Figure 1: A scatter plot showing the relationship between a selected features and metric across datasets. Each point represents a subject and is colored by dataset.

Info

The “Aggregated” checkbox allows toggling between: - Aggregated mode: Each point summarizes the subject across all regions. - Disaggregated mode: The plot is faceted by region, showing one subplot per tumor region.

🧰 Additional options

Highlighting points

Users can double-click on a point to highlight a specific subject in red.
Highlighted points are preserved across views and can be reset by clicking the Reset highlighted cases button.

This is useful for inspecting specific subjects with particularly low or high performance. Understanding why some cases are easier (or harder) to segment can be crucial to improving model generalization capabilities.

Figure 2: A scatter plot showing the relationship between a selected features and metric across datasets. Each point represents a subject and is colored by dataset. Notice how there are two specific subjects highlighted in red to monitor their performance.

Aggregating

Users can switch between visualizing the subjects in an aggregated or disaggregated view.
This is particularly useful to understand which subregions are more challenging to segment.

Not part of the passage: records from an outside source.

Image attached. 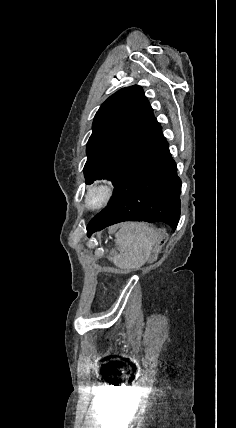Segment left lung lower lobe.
I'll list each match as a JSON object with an SVG mask.
<instances>
[{"label": "left lung lower lobe", "mask_w": 236, "mask_h": 428, "mask_svg": "<svg viewBox=\"0 0 236 428\" xmlns=\"http://www.w3.org/2000/svg\"><path fill=\"white\" fill-rule=\"evenodd\" d=\"M159 123L116 184L108 206L87 225V235L125 221L162 222L174 231L180 217L181 180Z\"/></svg>", "instance_id": "0a47b994"}]
</instances>
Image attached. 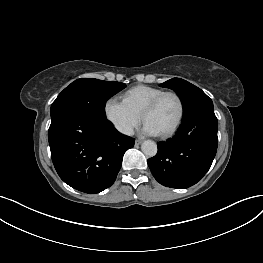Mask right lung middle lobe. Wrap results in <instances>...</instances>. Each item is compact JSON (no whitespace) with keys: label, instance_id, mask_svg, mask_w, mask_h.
I'll return each mask as SVG.
<instances>
[{"label":"right lung middle lobe","instance_id":"obj_1","mask_svg":"<svg viewBox=\"0 0 263 263\" xmlns=\"http://www.w3.org/2000/svg\"><path fill=\"white\" fill-rule=\"evenodd\" d=\"M121 82L77 79L66 87L51 105V119L63 113L79 112L105 117L106 101L125 88Z\"/></svg>","mask_w":263,"mask_h":263}]
</instances>
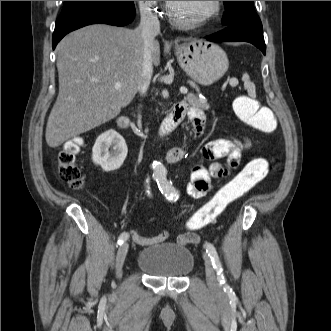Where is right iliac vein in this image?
<instances>
[{
	"instance_id": "right-iliac-vein-1",
	"label": "right iliac vein",
	"mask_w": 331,
	"mask_h": 331,
	"mask_svg": "<svg viewBox=\"0 0 331 331\" xmlns=\"http://www.w3.org/2000/svg\"><path fill=\"white\" fill-rule=\"evenodd\" d=\"M129 245L128 243H123L117 252V257H116V273L118 277H121L122 275V267L128 252Z\"/></svg>"
}]
</instances>
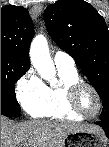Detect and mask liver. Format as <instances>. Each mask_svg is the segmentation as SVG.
<instances>
[{"label":"liver","mask_w":109,"mask_h":147,"mask_svg":"<svg viewBox=\"0 0 109 147\" xmlns=\"http://www.w3.org/2000/svg\"><path fill=\"white\" fill-rule=\"evenodd\" d=\"M75 131L104 134L102 128L90 124L46 120L13 124L1 117V147H64L67 135Z\"/></svg>","instance_id":"obj_1"}]
</instances>
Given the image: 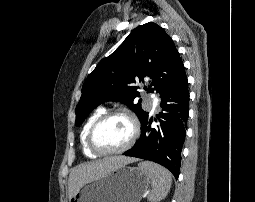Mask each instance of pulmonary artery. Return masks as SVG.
Instances as JSON below:
<instances>
[{"label":"pulmonary artery","mask_w":255,"mask_h":202,"mask_svg":"<svg viewBox=\"0 0 255 202\" xmlns=\"http://www.w3.org/2000/svg\"><path fill=\"white\" fill-rule=\"evenodd\" d=\"M149 107L153 110H157L158 109V101L157 100H152L150 103H149Z\"/></svg>","instance_id":"obj_1"}]
</instances>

Additionally, it helps understand how different tumor regions contribute to the overall performance distribution. For example, a model might appear robust in aggregated view but show poor performance on specific subregions when disaggregated.

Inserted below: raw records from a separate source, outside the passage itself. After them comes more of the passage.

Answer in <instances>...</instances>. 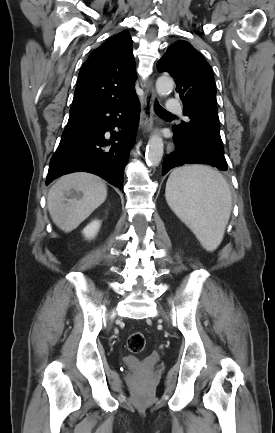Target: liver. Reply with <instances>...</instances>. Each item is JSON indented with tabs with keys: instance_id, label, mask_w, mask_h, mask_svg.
Wrapping results in <instances>:
<instances>
[{
	"instance_id": "1",
	"label": "liver",
	"mask_w": 275,
	"mask_h": 433,
	"mask_svg": "<svg viewBox=\"0 0 275 433\" xmlns=\"http://www.w3.org/2000/svg\"><path fill=\"white\" fill-rule=\"evenodd\" d=\"M106 197L107 187L101 178L78 172L57 180L49 190L47 206L56 226L68 233L87 219Z\"/></svg>"
}]
</instances>
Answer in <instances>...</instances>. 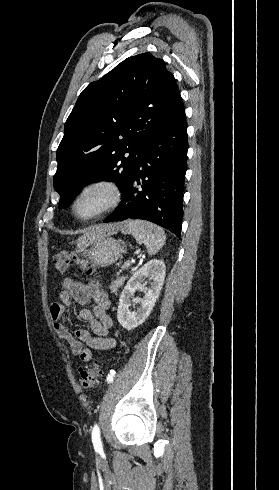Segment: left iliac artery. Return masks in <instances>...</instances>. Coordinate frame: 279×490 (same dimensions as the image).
Instances as JSON below:
<instances>
[{"mask_svg": "<svg viewBox=\"0 0 279 490\" xmlns=\"http://www.w3.org/2000/svg\"><path fill=\"white\" fill-rule=\"evenodd\" d=\"M115 371L111 370L110 373L108 374L107 377V382L111 383L113 382V379L115 377ZM92 442L95 450H102V442H101V437H100V430L97 425H94L92 429Z\"/></svg>", "mask_w": 279, "mask_h": 490, "instance_id": "44dca946", "label": "left iliac artery"}]
</instances>
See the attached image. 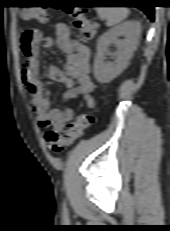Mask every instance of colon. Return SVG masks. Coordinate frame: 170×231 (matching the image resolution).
<instances>
[{
    "mask_svg": "<svg viewBox=\"0 0 170 231\" xmlns=\"http://www.w3.org/2000/svg\"><path fill=\"white\" fill-rule=\"evenodd\" d=\"M87 11L80 8H71L67 11L72 20V25L85 39H92L96 33V23L86 16ZM26 20L45 23L49 20L48 13L41 8H29L23 11ZM93 116L84 112L76 116L62 132L50 130L45 134V143L48 149L59 153L71 146L77 139L81 138L85 131L91 126Z\"/></svg>",
    "mask_w": 170,
    "mask_h": 231,
    "instance_id": "colon-1",
    "label": "colon"
}]
</instances>
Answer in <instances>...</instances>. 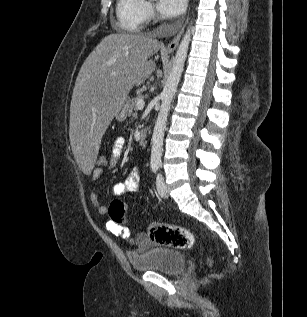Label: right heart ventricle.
Returning <instances> with one entry per match:
<instances>
[{
	"mask_svg": "<svg viewBox=\"0 0 307 317\" xmlns=\"http://www.w3.org/2000/svg\"><path fill=\"white\" fill-rule=\"evenodd\" d=\"M143 0H117L116 15L119 26L128 32H138L144 24Z\"/></svg>",
	"mask_w": 307,
	"mask_h": 317,
	"instance_id": "right-heart-ventricle-1",
	"label": "right heart ventricle"
}]
</instances>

In aggregated view, performance metrics are computed across the entire segmentation mask (all regions combined).
In disaggregated view, the plot is faceted by region, and each subplot shows region-specific performance.

Tip

Use the highlighting option to mark the patients you are interested in,
and then switch to the disaggregated view. This will show how your selected cases perform across different tumor subregions, helping reveal region-specific issues or inconsistencies.

Figure 3: A disaggregated view scatter plot showing the relationship between a selected features and metric across datasets. Each point represents a subject and is colored by dataset. Notice how there are two specific subjects highlighted in red to monitor their performance.

All plots are interactive, powered by Plotly, allowing users to:

Toggle datasets on and off
Zoom and pan within plots
Export high-resolution images
Hover to inspect exact values

Whether you're debugging unexpected results or preparing figures for publication, this analysis mode is a core part of the AUDIT toolkit.